== GIVEN RECORDS ==

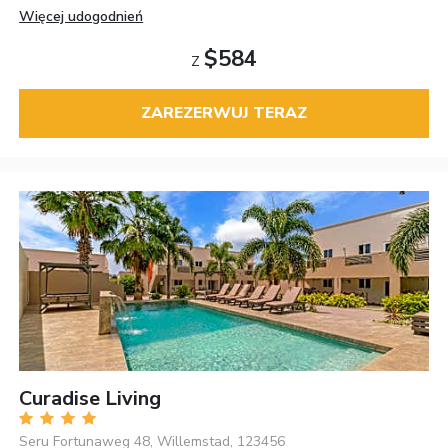
Więcej udogodnień
$584
Z
ZAREZERWUJ TERAZ
Curadise Living
Seru Fortunaweg 48, Willemstad, 123456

===

[WORK TO COMPLETE]
Each line from the one containing "ZAREZERWUJ TERAZ" through the end of the entries, both included, is to be returned exactly, with no other lines.

[RESULT BELOW]
ZAREZERWUJ TERAZ
Curadise Living
Seru Fortunaweg 48, Willemstad, 123456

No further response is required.